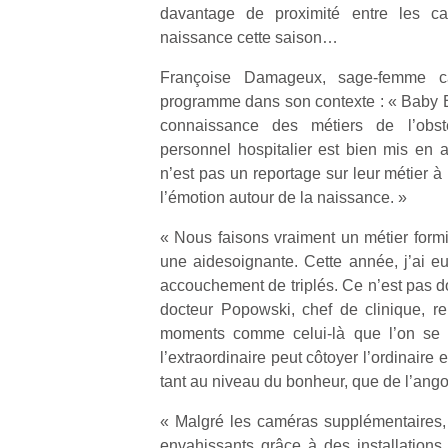
davantage de proximité entre les cam
trampolines
l’
naissance cette saison…
pour les
NextGen,
grands et
une
Françoise Damageux, sage-femme ca
les petits !
nouvelle
programme dans son contexte : « Baby 
Durant les
Ap
trottinette
connaissance des métiers de l’obst
vacances
co
mécanique
personnel hospitalier est bien mis e
estivales
su
Beeper
et avec le
de
n’est pas un reportage sur leur métier à
Les
retour des
co
l’émotion autour de la naissance. »
enfants
beaux
fe
débordent
jours, c’est
he
« Nous faisons vraiment un métier formi
souvent
l’occasion
di
une aidesoignante. Cette année, j’ai eu
d’énergie.
rêvée
de
accouchement de triplés. Ce n’est pas d
Varier les
pour les
re
docteur Popowski, chef de clinique, r
occupations
enfants
de
moments comme celui-là que l’on se 
n’est pas
de…
d’
l’extraordinaire peut côtoyer l’ordinaire 
toujours
pe
simple.
pr
tant au niveau du bonheur, que de l’ango
Conjuguer
15
divertissement,
« Malgré les caméras supplémentaires,
activité
envahissants grâce à des installations 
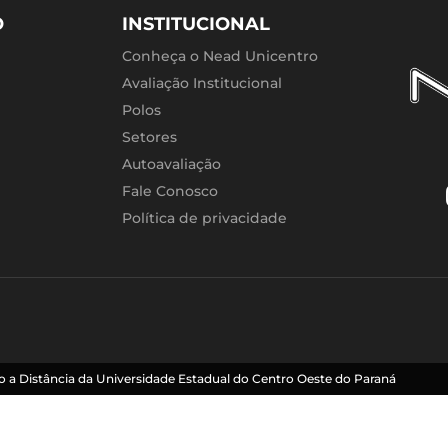
O
INSTITUCIONAL
Conheça o Nead Unicentro
Avaliação Institucional
Polos
Setores
Autoavaliação
Fale Conosco
Política de privacidade
 a Distância da Universidade Estadual do Centro Oeste do Paraná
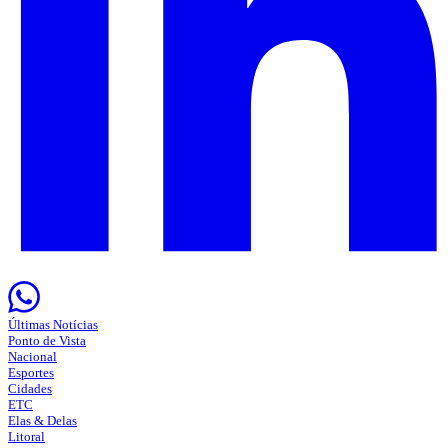
Últimas Notícias
Ponto de Vista
Nacional
Esportes
Cidades
ETC
Elas & Delas
Litoral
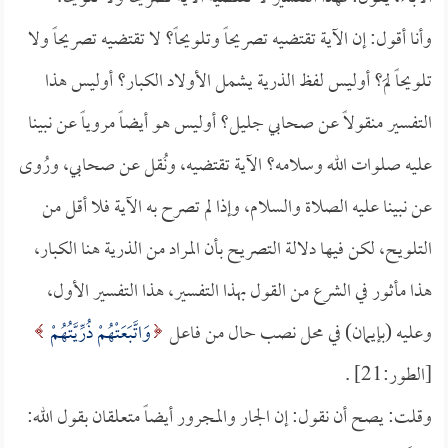
وأنا أقول: إن الآية تقتضيه تصريحاً وتلويحاً؟ لا تقتضيه تصريحاً ولا
تلويحاً لمَ؟ أوليس لفظ الذرية يشمل الأولاد الكبار؟ أوليس هذا
التفسير منقولاً عن صحابي جليل؟ أوليس هو أيضاً مروياً عن نبينا
عليه صلوات الله وسلامه؟ الآية تقتضيه، ونُقل عن صحابي، ورُوى
عن نبينا عليه الصلاة والسلام، وإذا لم تصرح به الآية فلا أقل من
التلويح، لكن فيها دلالة التصريح بأن المراد من الذرية هنا الكبار،
هذا مأثور في الشرع من القول بهذا التفسير، هذا التفسير الأول،
وعليه (بإيمان) في محل نصب حال من فاعل
وَاتَّبَعَتْهُمْ ذُرِّيَّتُهُمْ
[الطور:21] .
وقلت: يصح أن نقول: إن الجار والمجرور أيضاً متعلقان بقول الله:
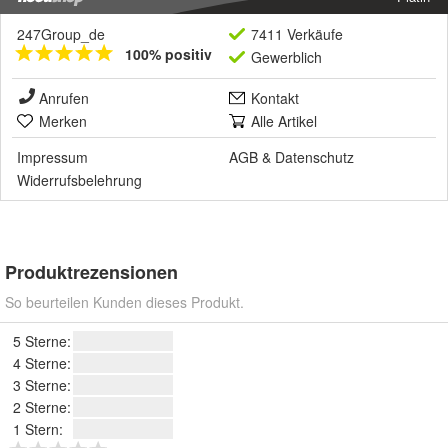
247Group_de
7411 Verkäufe
100% positiv
Gewerblich
Anrufen
Kontakt
Merken
Alle Artikel
Impressum
AGB
&
Datenschutz
Widerrufsbelehrung
Produktrezensionen
So beurteilen Kunden dieses Produkt.
5 Sterne:
4 Sterne:
3 Sterne:
2 Sterne:
1 Stern:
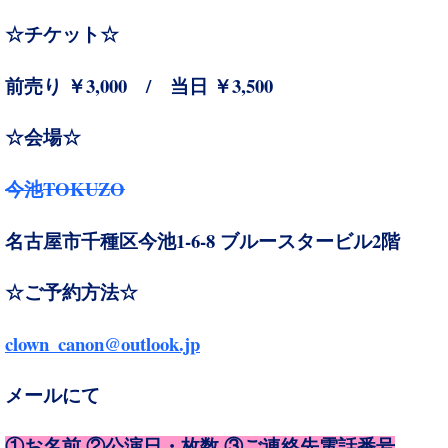
☆チケット☆
3,000
/
3,500
前売り ￥
当日 ￥
☆会場☆
TOKUZO
今池
1-6-8
2
名古屋市千種区今池
ブルースタービル
階
☆ご予約方法☆
clown_canon@outlook.jp
メールにて
①お名前 ②公演日・枚数 ③ご連絡先電話番号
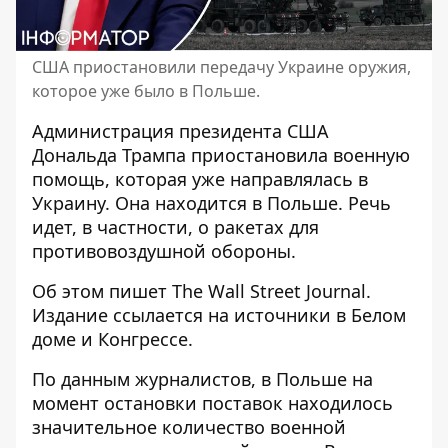
США приостановили передачу Украине оружия,
которое уже было в Польше.
Администрация президента США
Дональда Трампа
приостановила военную
помощь
, которая уже направлялась в
Украину. Она находится в Польше. Речь
идет, в частности, о ракетах для
противовоздушной обороны.
Об этом пишет The Wall Street Journal.
Издание
ссылается на источники в Белом
доме и Конгрессе
.
По данным журналистов, в Польше на
момент остановки поставок находилось
значительное количество военной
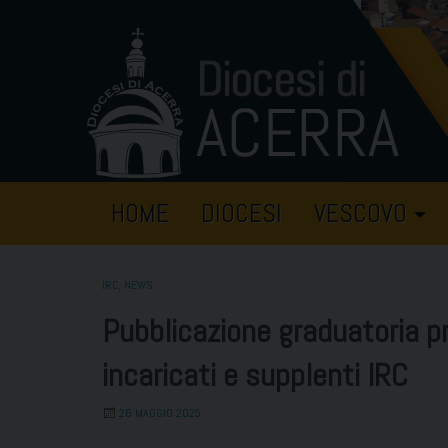
Skip
to
content
HOME
DIOCESI
VESCOVO
IRC
,
NEWS
Pubblicazione graduatoria pr
incaricati e supplenti IRC
26 MAGGIO 2025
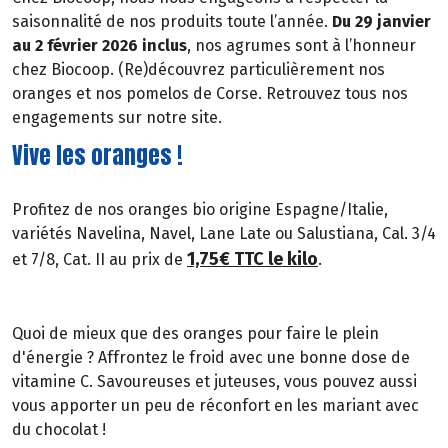
saisonnalité de nos produits toute l’année.
Du 29 janvier
au 2 février 2026 inclus
, nos agrumes sont à l’honneur
chez Biocoop. (Re)découvrez particulièrement nos
oranges et nos pomelos de Corse. Retrouvez tous nos
engagements sur notre site.
Vive les oranges !
Profitez de nos oranges bio origine Espagne/Italie,
variétés Navelina, Navel, Lane Late ou Salustiana, Cal. 3/4
1,75€ TTC le kilo
et 7/8, Cat. II au prix de
.
Quoi de mieux que des oranges pour faire le plein
d'énergie ? Affrontez le froid avec une bonne dose de
vitamine C. Savoureuses et juteuses, vous pouvez aussi
vous apporter un peu de réconfort en les mariant avec
du chocolat !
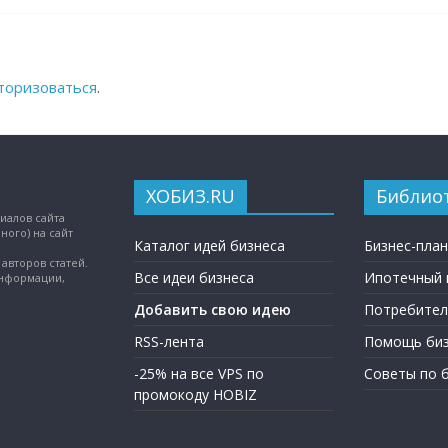
торизоваться
.
ХОБИЗ.RU
Библио
иалов сайта
ного) на сайт
Каталог идей бизнеса
Бизнес-пла
авторов статей.
Все идеи бизнеса
Ипотечный 
информации,
Добавить свою идею
Потребител
RSS-лента
Помощь биз
-25% на все VPS по
Советы по 
промокоду HOBIZ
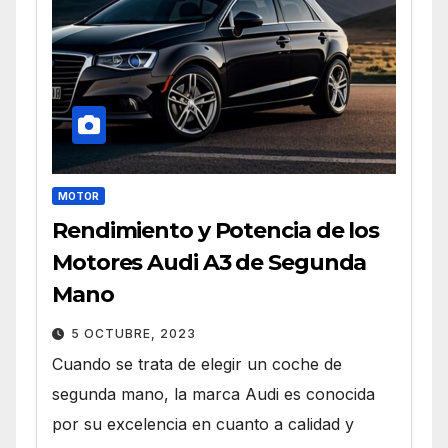
MOTOR
Rendimiento y Potencia de los
Motores Audi A3 de Segunda
Mano
5 OCTUBRE, 2023
Cuando se trata de elegir un coche de
segunda mano, la marca Audi es conocida
por su excelencia en cuanto a calidad y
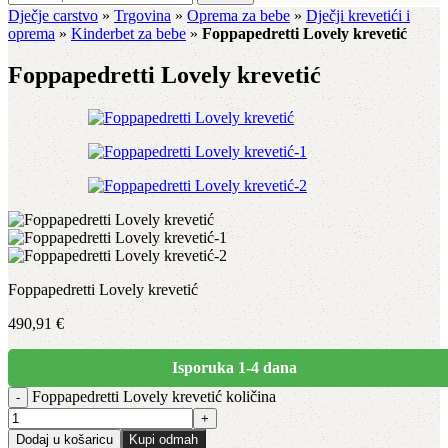
Dječje carstvo
»
Trgovina
»
Oprema za bebe
»
Dječji krevetići i
oprema
»
Kinderbet za bebe
»
Foppapedretti Lovely krevetić
Foppapedretti Lovely krevetić
Foppapedretti Lovely krevetić
490,91
€
Isporuka 1-4 dana
Foppapedretti Lovely krevetić količina
Dodaj u košaricu
Kupi odmah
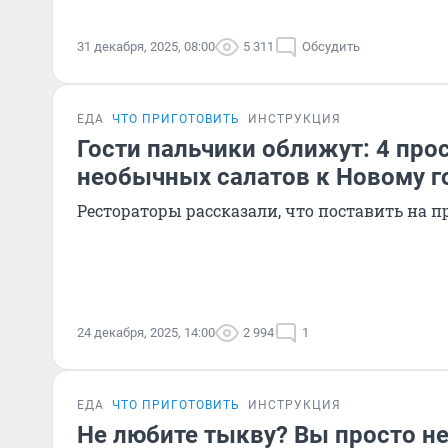
31 декабря, 2025, 08:00
5 311
Обсудить
ЕДА
ЧТО ПРИГОТОВИТЬ
ИНСТРУКЦИЯ
Гости пальчики оближут: 4 про
необычных салатов к Новому г
Рестораторы рассказали, что поставить на 
24 декабря, 2025, 14:00
2 994
1
ЕДА
ЧТО ПРИГОТОВИТЬ
ИНСТРУКЦИЯ
Не любите тыкву? Вы просто не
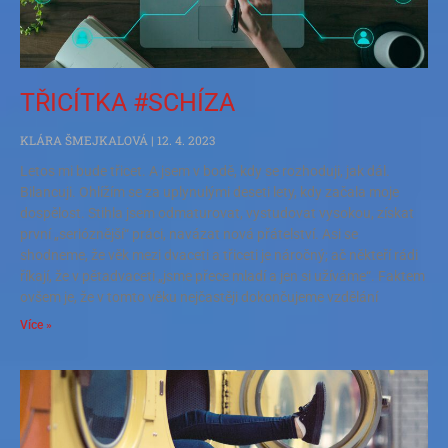
TŘICÍTKA #SCHÍZA
KLÁRA ŠMEJKALOVÁ
12. 4. 2023
Letos mi bude třicet. A jsem v bodě, kdy se rozhoduji, jak dál.
Bilancuji. Ohlížím se za uplynulými deseti lety, kdy začala moje
dospělost. Stihla jsem odmaturovat, vystudovat vysokou, získat
první „serióznější“ práci, navázat nová přátelství. Asi se
shodneme, že věk mezi dvaceti a třiceti je náročný; ač někteří rádi
říkají, že v pětadvaceti „jsme přece mladí a jen si užíváme“. Faktem
ovšem je, že v tomto věku nejčastěji dokončujeme vzdělání
Více »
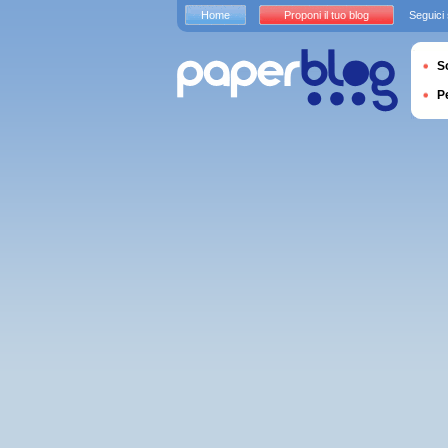
Home
Proponi il tuo blog
Seguici
S
P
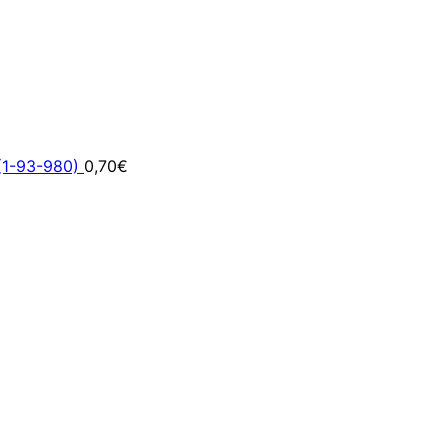
(1-93-980)
0,70
€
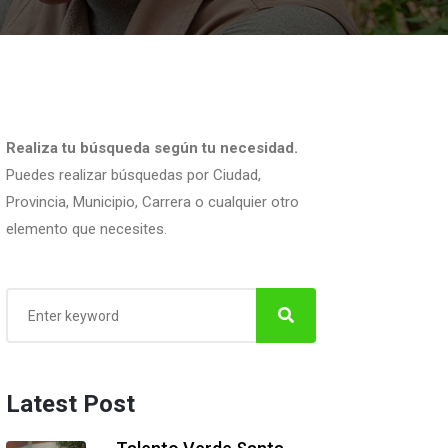
Realiza tu búsqueda según tu necesidad.
Puedes realizar búsquedas por Ciudad,
Provincia, Municipio, Carrera o cualquier otro
elemento que necesites.
Latest Post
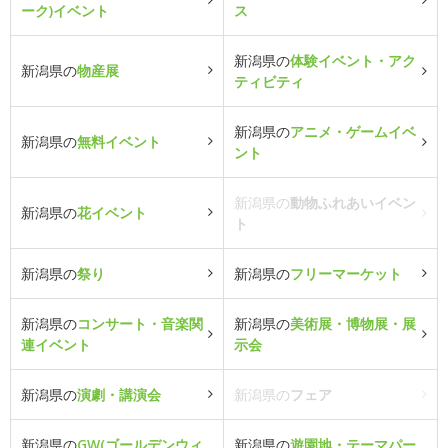
ーク)イベント
ス
新潟県の
体験イベント・アク
新潟県の
物産展
ティビティ
新潟県の
アニメ・ゲームイベ
新潟県の
無料イベント
ント
新潟県の
動物ふれあいイベン
新潟県の
花イベント
ト
新潟県の
祭り
新潟県の
フリーマーケット
新潟県の
コンサート・音楽関
新潟県の
美術展・博物展・展
連イベント
示会
新潟県の
演劇・講演会
新潟県の
フェア
新潟県の
GW(ゴールデンウィ
新潟県の
遊園地・テーマパー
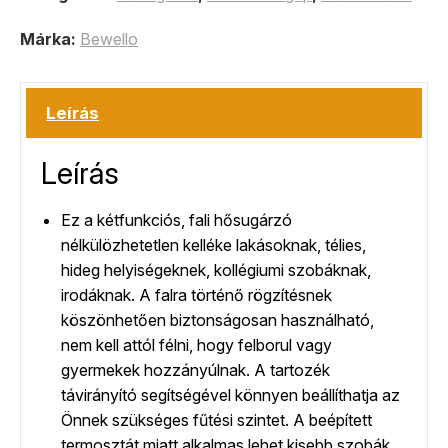
Márka:
Bewello
Leírás
Leírás
Ez a kétfunkciós, fali hősugárzó
nélkülözhetetlen kelléke lakásoknak, télies,
hideg helyiségeknek, kollégiumi szobáknak,
irodáknak. A falra történő rögzítésnek
köszönhetően biztonságosan használható,
nem kell attól félni, hogy felborul vagy
gyermekek hozzányúlnak. A tartozék
távirányító segítségével könnyen beállíthatja az
Önnek szükséges fűtési szintet. A beépített
termosztát miatt alkalmas lehet kisebb szobák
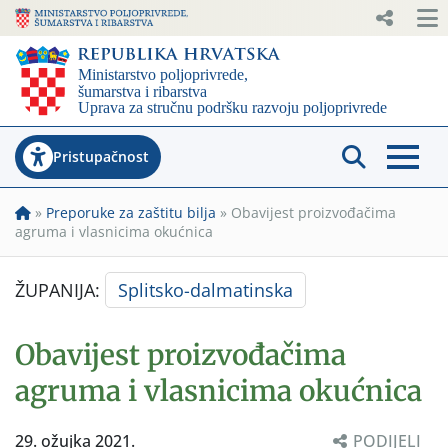
Pristupačnost
»
Preporuke za zaštitu bilja
»
Obavijest proizvođačima
agruma i vlasnicima okućnica
ŽUPANIJA:
Splitsko-dalmatinska
Obavijest proizvođačima
agruma i vlasnicima okućnica
29. ožujka 2021.
PODIJELI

^^^^^^^^

--- WHAT IS NEEDED ---
Lines with the string "الذرية": pick each one out of the material and return it.

--- EXERCISE SOLUTION ---
تلويحاً لمَ؟ أوليس لفظ الذرية يشمل الأولاد الكبار؟ أوليس هذا
التلويح، لكن فيها دلالة التصريح بأن المراد من الذرية هنا الكبار،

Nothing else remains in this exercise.